==== LISTED ENTRIES ====
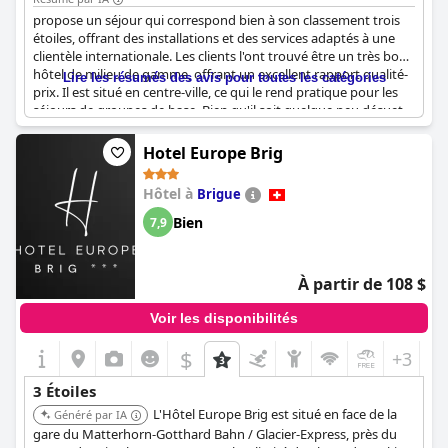
principale de Brig.
propose un séjour qui correspond bien à son classement trois
étoiles, offrant des installations et des services adaptés à une
clientèle internationale. Les clients l'ont trouvé être un très bon
hôtel de milieu de gamme, offrant un excellent rapport qualité-
Lire les résumés des avis pour toutes les catégories
prix. Il est situé en centre-ville, ce qui le rend pratique pour les
séjours de groupes de base. Bien qu'il soit quelque peu désuet
et qu'il manque de certaines commodités dans les chambres, il
reste approprié pour sa catégorie par rapport aux autres.
Hotel Europe Brig
Hôtel à
Brigue
Bien
7,9
À partir de 108 $
Voir les disponibilités
$
+3
3 Étoiles
L'Hôtel Europe Brig est situé en face de la
Généré par IA
gare du Matterhorn-Gotthard Bahn / Glacier-Express, près du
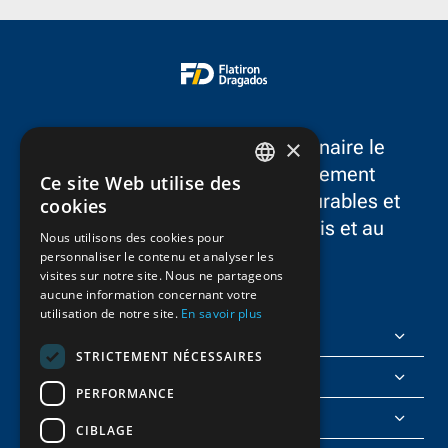
×
FlatironDragados est le partenaire le
plus fiable dans le développement
Ce site Web utilise des
ENGLISH
d’infrastructures résilientes, durables et
cookies
novatrices dans aux États-Unis et au
FRENCH
Nous utilisons des cookies pour
Canada.
personnaliser le contenu et analyser les
visites sur notre site. Nous ne partageons
aucune information concernant votre
utilisation de notre site.
En savoir plus
FlatironDragados
STRICTEMENT NÉCESSAIRES
À propos de nous
PERFORMANCE
Rejoignez-nous
CIBLAGE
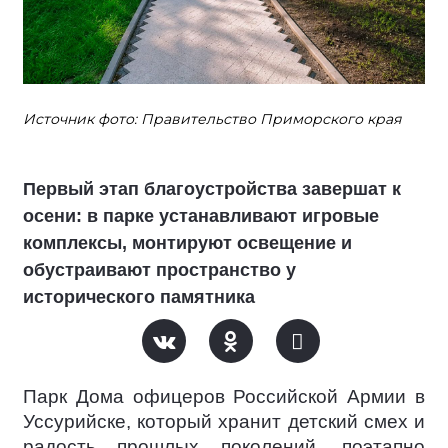
Источник фото: Правительство Приморского края
Первый этап благоустройства завершат к
осени: в парке устанавливают игровые
комплексы, монтируют освещение и
обустраивают пространство у
исторического памятника
Парк Дома офицеров Российской Армии в
Уссурийске, который хранит детский смех и
радость прошлых поколений, поэтапно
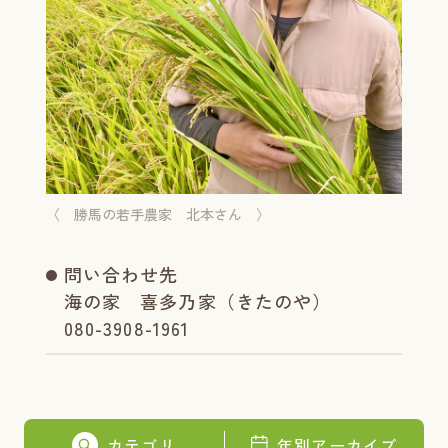
〈 勝馬の若手農家 北本さん 〉
問い合わせ先
海の家 喜多乃家（きたのや）
080-3908-1961
カテゴリ
年別アーカイブ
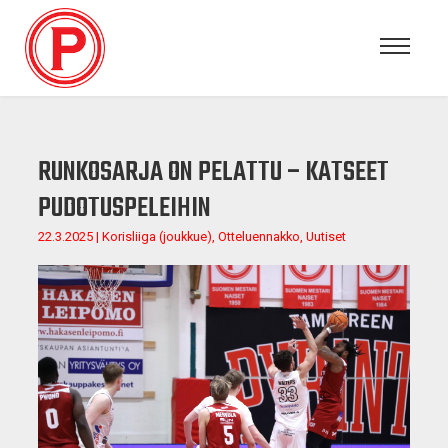
RUNKOSARJA ON PELATTU – KATSEET
PUDOTUSPELEIHIN
22.3.2025 | Korisliiga (joukkue), Otteluennakko, Uutiset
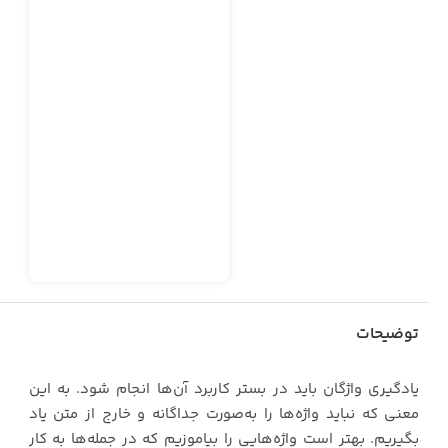
توضیحات
یادگیری واژگان باید در بستر کاربرد آن‌ها انجام شود. به این
معنی که نباید واژه‌ها را به‌صورت جداگانه و خارج از متن یاد
بگیریم. بهتر است واژه‌هایی را بیاموزیم که در جمله‌ها به کار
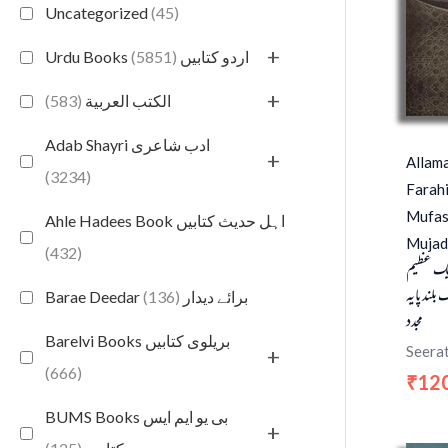
Uncategorized
(45)
+
(5851)
Urdu Books اردو کتابیں
+
(583)
الكتب العربية
Adab Shayri ادب شاعری
+
Allam
(3234)
Farah
Mufas
Ahle Hadees Book اہل حدیث کتابیں
Mujad
(432)
ایک عظیم
 بلند پایہ
(136)
Barae Deedar برائے دیدار
مجدد
Barelvi Books بریلوی کتابیں
Seerat
+
(666)
12
₹
BUMS Books بی یو ایم ایس
+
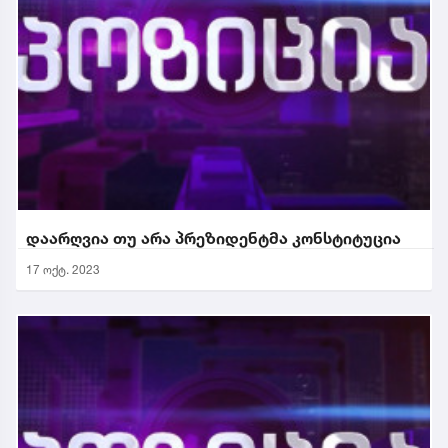
დაარღვია თუ არა პრეზიდენტმა კონსტიტუცია
17 ოქტ. 2023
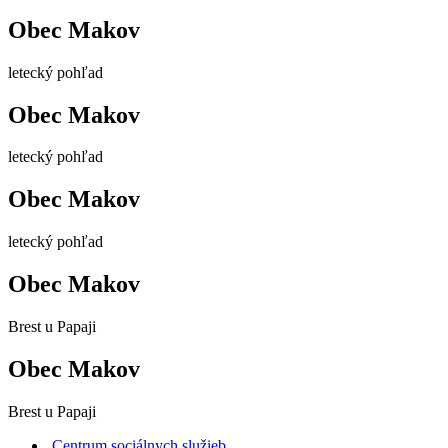
Obec Makov
letecký pohľad
Obec Makov
letecký pohľad
Obec Makov
letecký pohľad
Obec Makov
Brest u Papaji
Obec Makov
Brest u Papaji
Centrum sociálnych služieb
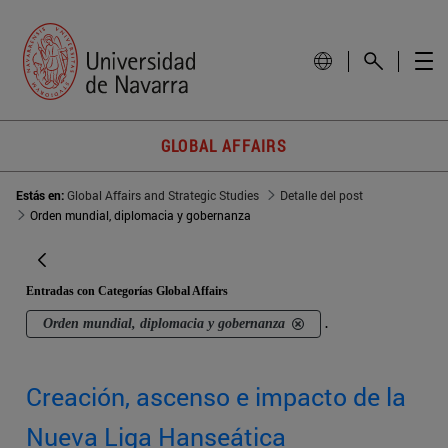
GLOBAL AFFAIRS
Estás en:
Global Affairs and Strategic Studies
Detalle del post
Orden mundial, diplomacia y gobernanza
Entradas con Categorías Global Affairs
Orden mundial, diplomacia y gobernanza
.
Creación, ascenso e impacto de la
Nueva Liga Hanseática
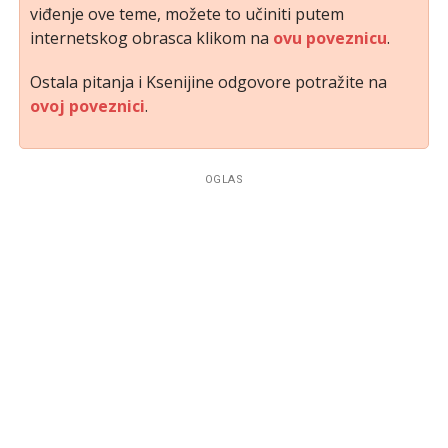
viđenje ove teme, možete to učiniti putem
internetskog obrasca klikom na
ovu poveznicu
.
Ostala pitanja i Ksenijine odgovore potražite na
ovoj poveznici
.
OGLAS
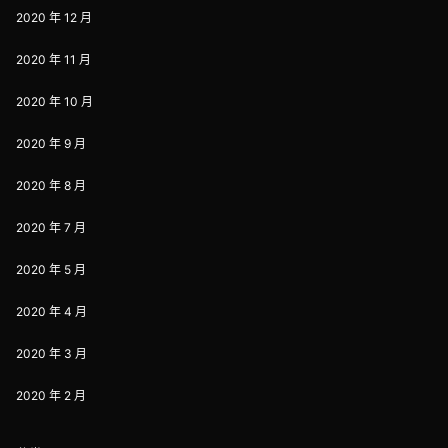
2020 年 12 月
2020 年 11 月
2020 年 10 月
2020 年 9 月
2020 年 8 月
2020 年 7 月
2020 年 5 月
2020 年 4 月
2020 年 3 月
2020 年 2 月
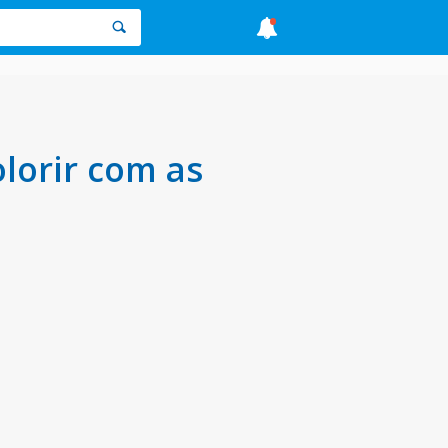
lorir com as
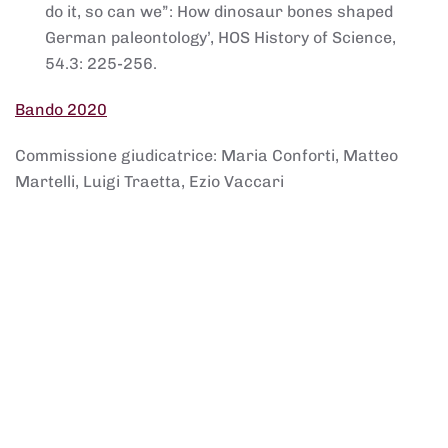
do it, so can we”: How dinosaur bones shaped
German paleontology’, HOS History of Science,
54.3: 225-256.
Bando 2020
Commissione giudicatrice: Maria Conforti, Matteo
Martelli, Luigi Traetta, Ezio Vaccari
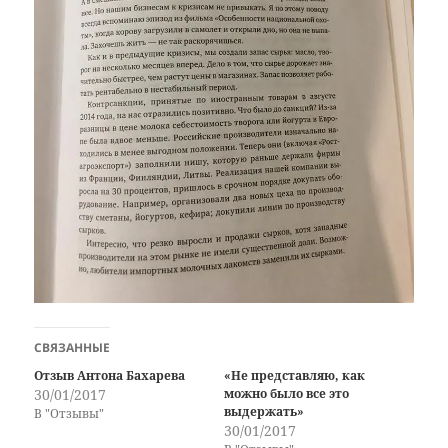
СВЯЗАННЫЕ
Отзыв Антона Бахарева
«Не представляю, как
30/01/2017
можно было все это
выдержать»
В "Отзывы"
30/01/2017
====
THE TASK
Above are records; write out the lines from the one with "novatrices dans aux États-Unis et au" down to the one with "Уссурийске, который хранит детский смех и", exactly, leaving the pictures out.

EXERCISE SOLUTION
novatrices dans aux États-Unis et au
FRENCH
Nous utilisons des cookies pour
Canada.
personnaliser le contenu et analyser les
visites sur notre site. Nous ne partageons
aucune information concernant votre
utilisation de notre site.
En savoir plus
FlatironDragados
STRICTEMENT NÉCESSAIRES
À propos de nous
PERFORMANCE
Rejoignez-nous
CIBLAGE
Источник фото: Правительство Приморского края
Первый этап благоустройства завершат к
осени: в парке устанавливают игровые
комплексы, монтируют освещение и
обустраивают пространство у
исторического памятника
Парк Дома офицеров Российской Армии в
Уссурийске, который хранит детский смех и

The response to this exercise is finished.